▶ Directions for this task:
The records below must be written out exactly, with every picture left behind.

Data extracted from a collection
== Segment start ==

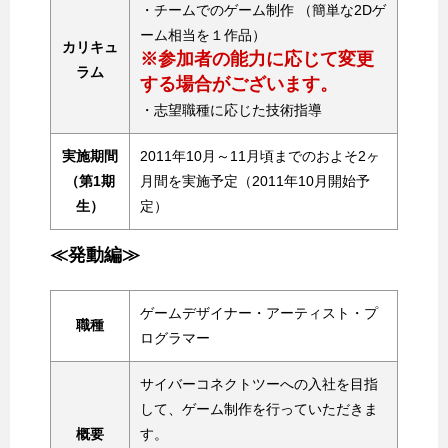
・チームでのゲーム制作 （簡単な2Dゲ
ーム相当を１作品）
カリキュ
※参加者の能力に応じて変更
ラム
する場合がございます。
・志望職種に応じた技術指導
実施期間
2011年10月～11月頃までのおよそ2ヶ
（第1期
月間を実施予定（2011年10月開始予
生）
定）
≪発動編≫
ゲームデザイナー・アーティスト・プ
職種
ログラマー
サイバーコネクトツーへの入社を目指
して、ゲーム制作を行っていただきま
概要
す。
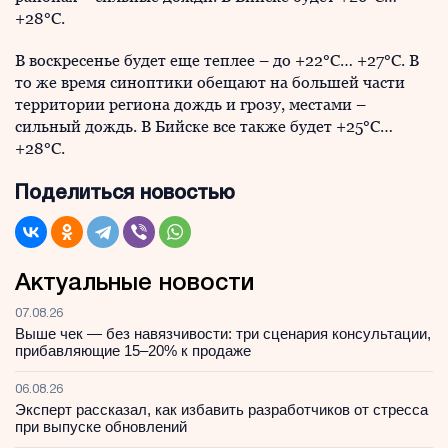
+28°C.
В воскресенье будет еще теплее – до +22°C… +27°C. В
то же время синоптики обещают на большей части
территории региона дождь и грозу, местами –
сильный дождь. В Бийске все также будет +25°C…
+28°C.
Поделиться новостью
Актуальные новости
07.08.26
Выше чек — без навязчивости: три сценария консультации,
прибавляющие 15–20% к продаже
06.08.26
Эксперт рассказал, как избавить разработчиков от стресса
при выпуске обновлений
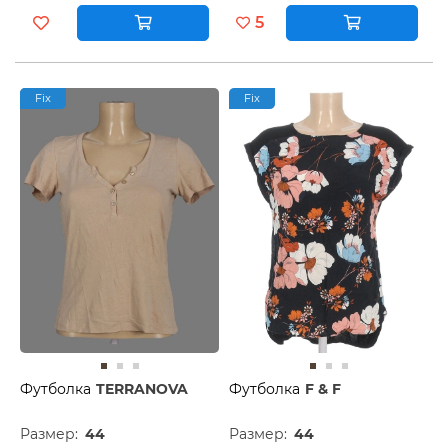
5
Fix
Fix
Футболка
TERRANOVA
Футболка
F & F
Размер:
44
Размер:
44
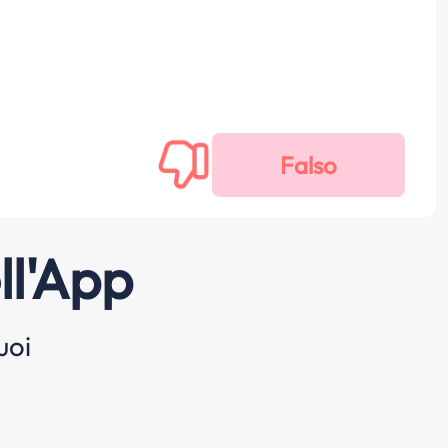
ll'App
uoi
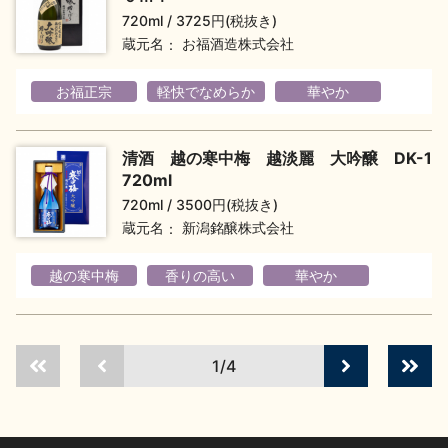
お問い合わせ
720ml
3725円(税抜き)
蔵元名
お福酒造株式会社
お福正宗
軽快でなめらか
華やか
清酒 越の寒中梅 越淡麗 大吟醸 DK-1
720ml
720ml
3500円(税抜き)
蔵元名
新潟銘醸株式会社
越の寒中梅
香りの高い
華やか
1/4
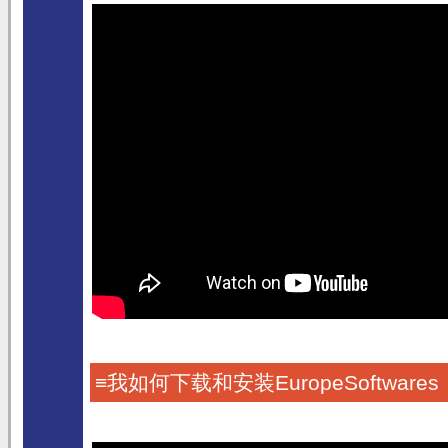
≡我如何下载和安装EuropeSoftware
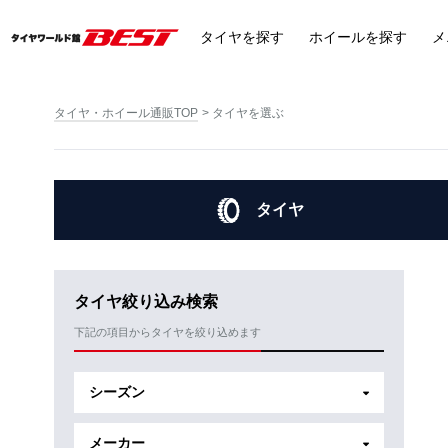
タイヤ
を探す
ホイール
を探す
メ
タイヤ・ホイール通販TOP
タイヤを選ぶ
タイヤ
タイヤ絞り込み検索
下記の項目からタイヤを絞り込めます
シーズン
メーカー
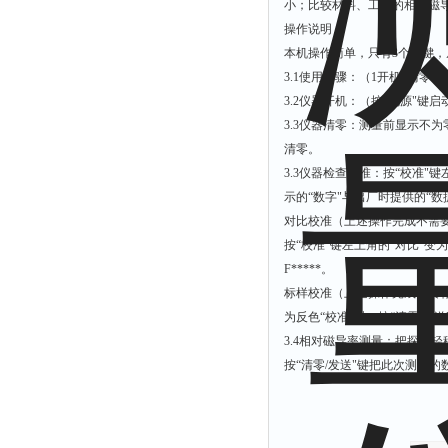
小；比较材料、工件的相对磁
解析仪
操作说明：
本机操作简单，只有
3
个按键，
烤胶机
3.1
使用步骤
：（
1
开机
2
清零
3
流量计
3.2
仪器开机
：（按
“
电源
"键启
测速仪
3.3
仪器清零
：测量前显示不为
清零。
保护器
3.3
仪器检查校准：
按
“
校准
"键
分散仪
示的“
数字
"与出厂时提供的“
数
压片机
对比校准
（上述操作完成
不
需
按“
校准
"键左上角的“
对比
"变为
灰熔融性测试仪
F*****
。
导电仪
标样校准
（上述操作完成需要
色谱仪
为反色“
校准
"时，按“
清零
/
发送
磨耗仪
3.4
相对磁导率测量
：把探头轻
按
“
清零
/
发送
"键把此次测量的
读数仪
测时仪
压力仪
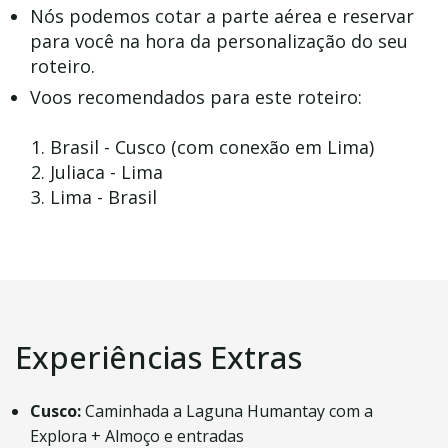
Nós podemos cotar a parte aérea e reservar
para você na hora da personalização do seu
roteiro.
Voos recomendados para este roteiro:
Brasil - Cusco (com conexão em Lima)
Juliaca - Lima
Lima - Brasil
Experiências Extras
Cusco:
Caminhada a Laguna Humantay com a
Explora + Almoço e entradas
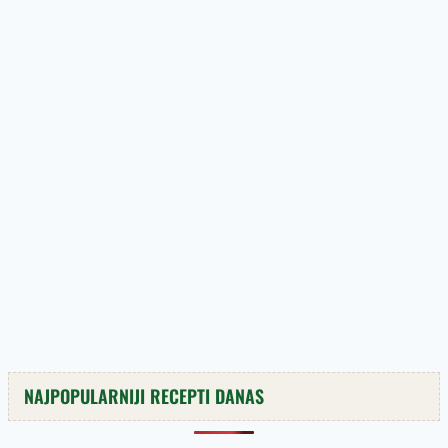
NAJPOPULARNIJI RECEPTI DANAS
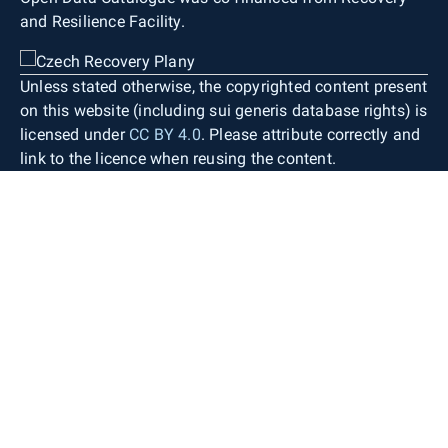
and Resilience Facility.
Unless stated otherwise, the copyrighted content present
on this website (including sui generis database rights) is
licensed under
CC BY 4.0
. Please attribute correctly and
link to the licence when reusing the content.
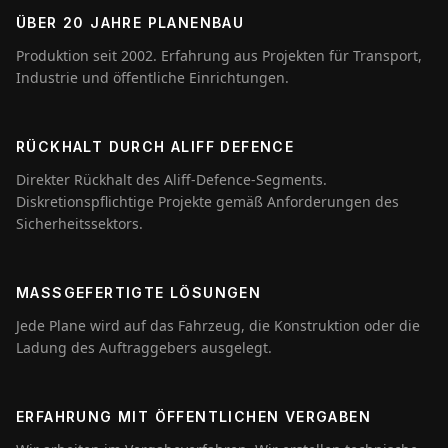
ÜBER 20 JAHRE PLANENBAU
Produktion seit 2002. Erfahrung aus Projekten für Transport,
Industrie und öffentliche Einrichtungen.
RÜCKHALT DURCH ALIFF DEFENCE
Direkter Rückhalt des Aliff-Defence-Segments.
Diskretionspflichtige Projekte gemäß Anforderungen des
Sicherheitssektors.
MASSGEFERTIGTE LÖSUNGEN
Jede Plane wird auf das Fahrzeug, die Konstruktion oder die
Ladung des Auftraggebers ausgelegt.
ERFAHRUNG MIT ÖFFENTLICHEN VERGABEN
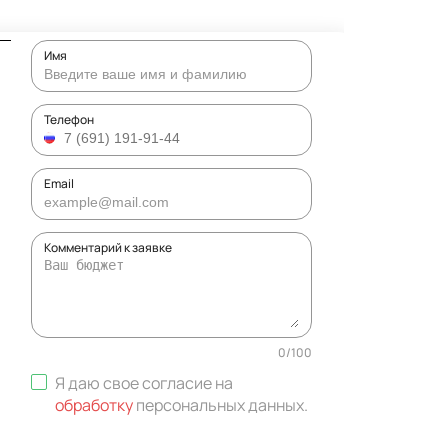
Имя
Телефон
Email
Комментарий к заявке
0
/
100
Я даю свое согласие на
обработку
персональных данных
.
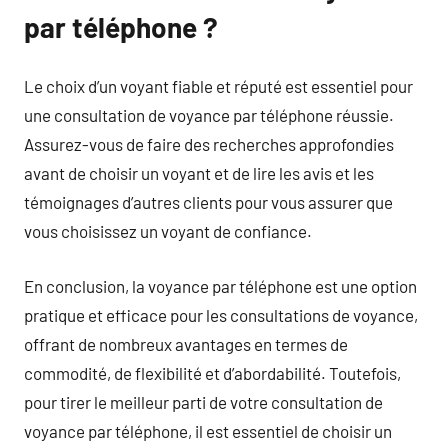
par téléphone ?
Le choix d’un voyant fiable et réputé est essentiel pour
une consultation de voyance par téléphone réussie.
Assurez-vous de faire des recherches approfondies
avant de choisir un voyant et de lire les avis et les
témoignages d’autres clients pour vous assurer que
vous choisissez un voyant de confiance.
En conclusion, la voyance par téléphone est une option
pratique et efficace pour les consultations de voyance,
offrant de nombreux avantages en termes de
commodité, de flexibilité et d’abordabilité. Toutefois,
pour tirer le meilleur parti de votre consultation de
voyance par téléphone, il est essentiel de choisir un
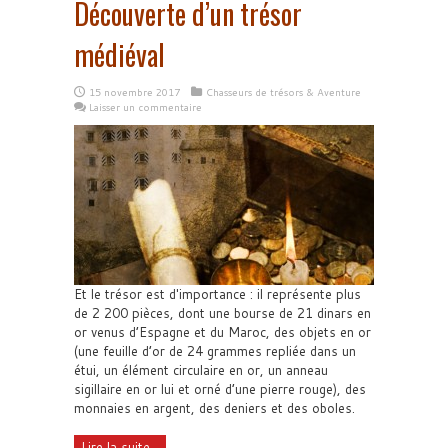
Découverte d’un trésor
médiéval
15 novembre 2017
Chasseurs de trésors & Aventure
Laisser un commentaire
Et le trésor est d'importance : il représente plus
de 2 200 pièces, dont une bourse de 21 dinars en
or venus d’Espagne et du Maroc, des objets en or
(une feuille d’or de 24 grammes repliée dans un
étui, un élément circulaire en or, un anneau
sigillaire en or lui et orné d’une pierre rouge), des
monnaies en argent, des deniers et des oboles.
Lire la suite...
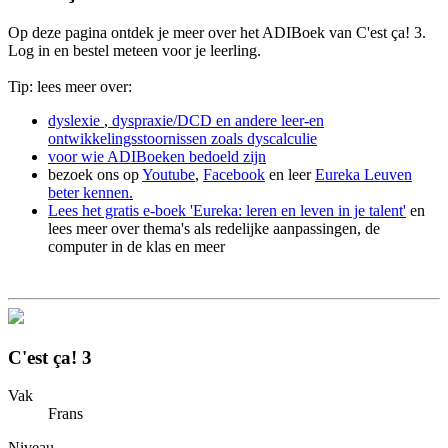
Op deze pagina ontdek je meer over het ADIBoek van C'est ça! 3.
Log in en bestel meteen voor je leerling.
Tip: lees meer over:
dyslexie
,
dyspraxie/DCD
en andere leer-en
ontwikkelingsstoornissen zoals dyscalculie
voor wie ADIBoeken bedoeld zijn
bezoek ons op
Youtube
,
Facebook
en leer
Eureka Leuven
beter kennen.
Lees het gratis e-boek 'Eureka: leren en leven in je talent'
en
lees meer over thema's als redelijke aanpassingen, de
computer in de klas en meer
C'est ça! 3
Vak
Frans
Niveau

== Segment end ==

▶ Finished exercise:
・チームでのゲーム制作 （簡単な2Dゲ
ーム相当を１作品）
カリキュ
※参加者の能力に応じて変更
ラム
する場合がございます。
・志望職種に応じた技術指導
実施期間
2011年10月～11月頃までのおよそ2ヶ
（第1期
月間を実施予定（2011年10月開始予
生）
定）
≪発動編≫
ゲームデザイナー・アーティスト・プ
職種
ログラマー
サイバーコネクトツーへの入社を目指
して、ゲーム制作を行っていただきま
概要
す。
+28°C.
В воскресенье будет еще теплее – до +22°C… +27°C. В
то же время синоптики обещают на большей части
территории региона дождь и грозу, местами –
сильный дождь. В Бийске все также будет +25°C…
+28°C.
Поделиться новостью
Актуальные новости
07.08.26
Выше чек — без навязчивости: три сценария консультации,
прибавляющие 15–20% к продаже
06.08.26
Эксперт рассказал, как избавить разработчиков от стресса
при выпуске обновлений
5
Fix
Fix
Футболка
TERRANOVA
Футболка
F & F
Размер:
44
Размер:
44
ll'App
uoi
お問い合わせ
720ml
3725円(税抜き)
蔵元名
お福酒造株式会社
お福正宗
軽快でなめらか
華やか
清酒 越の寒中梅 越淡麗 大吟醸 DK-1
720ml
720ml
3500円(税抜き)
蔵元名
新潟銘醸株式会社
越の寒中梅
香りの高い
華やか
1/4
≡我如何下载和安装EuropeSoftware
タイヤ
を探す
ホイール
を探す
メ
タイヤ・ホイール通販TOP
タイヤを選ぶ
タイヤ
タイヤ絞り込み検索
下記の項目からタイヤを絞り込めます
シーズン
メーカー
小；比较材料、工件的相对磁
解析仪
操作说明：
本机操作简单，只有
3
个按键，
烤胶机
3.1
使用步骤
：（
1
开机
2
清零
3
流量计
3.2
仪器开机
：（按
“
电源
"键启
测速仪
3.3
仪器清零
：测量前显示不为
清零。
保护器
3.3
仪器检查校准：
按
“
校准
"键
分散仪
示的“
数字
"与出厂时提供的“
数
压片机
对比校准
（上述操作完成
不
需
按“
校准
"键左上角的“
对比
"变为
灰熔融性测试仪
F*****
。
导电仪
标样校准
（上述操作完成需要
色谱仪
为反色“
校准
"时，按“
清零
/
发送
磨耗仪
3.4
相对磁导率测量
：把探头轻
按
“
清零
/
发送
"键把此次测量的
读数仪
测时仪
压力仪
Nós podemos cotar a parte aérea e reservar
para você na hora da personalização do seu
roteiro.
Voos recomendados para este roteiro:
Brasil - Cusco (com conexão em Lima)
Juliaca - Lima
Lima - Brasil
Experiências Extras
Cusco:
Caminhada a Laguna Humantay com a
Explora + Almoço e entradas
NAJPOPULARNIJI RECEPTI DANAS
and Resilience Facility.
Unless stated otherwise, the copyrighted content present
on this website (including sui generis database rights) is
licensed under
CC BY 4.0
. Please attribute correctly and
link to the licence when reusing the content.
ÜBER 20 JAHRE PLANENBAU
Produktion seit 2002. Erfahrung aus Projekten für Transport,
Industrie und öffentliche Einrichtungen.
RÜCKHALT DURCH ALIFF DEFENCE
Direkter Rückhalt des Aliff-Defence-Segments.
Diskretionspflichtige Projekte gemäß Anforderungen des
Sicherheitssektors.
MASSGEFERTIGTE LÖSUNGEN
Jede Plane wird auf das Fahrzeug, die Konstruktion oder die
Ladung des Auftraggebers ausgelegt.
ERFAHRUNG MIT ÖFFENTLICHEN VERGABEN
Имя
Телефон
Email
Комментарий к заявке
0
/
100
Я даю свое согласие на
обработку
персональных данных
.
par téléphone ?
Le choix d’un voyant fiable et réputé est essentiel pour
une consultation de voyance par téléphone réussie.
Assurez-vous de faire des recherches approfondies
avant de choisir un voyant et de lire les avis et les
témoignages d’autres clients pour vous assurer que
vous choisissez un voyant de confiance.
En conclusion, la voyance par téléphone est une option
pratique et efficace pour les consultations de voyance,
offrant de nombreux avantages en termes de
commodité, de flexibilité et d’abordabilité. Toutefois,
pour tirer le meilleur parti de votre consultation de
voyance par téléphone, il est essentiel de choisir un
Découverte d’un trésor
médiéval
15 novembre 2017
Chasseurs de trésors & Aventure
Laisser un commentaire
Et le trésor est d'importance : il représente plus
de 2 200 pièces, dont une bourse de 21 dinars en
or venus d’Espagne et du Maroc, des objets en or
(une feuille d’or de 24 grammes repliée dans un
étui, un élément circulaire en or, un anneau
sigillaire en or lui et orné d’une pierre rouge), des
monnaies en argent, des deniers et des oboles.
Lire la suite...
Op deze pagina ontdek je meer over het ADIBoek van C'est ça! 3.
Log in en bestel meteen voor je leerling.
Tip: lees meer over:
dyslexie
,
dyspraxie/DCD
en andere leer-en
ontwikkelingsstoornissen zoals dyscalculie
voor wie ADIBoeken bedoeld zijn
bezoek ons op
Youtube
,
Facebook
en leer
Eureka Leuven
beter kennen.
Lees het gratis e-boek 'Eureka: leren en leven in je talent'
en
lees meer over thema's als redelijke aanpassingen, de
computer in de klas en meer
C'est ça! 3
Vak
Frans
Niveau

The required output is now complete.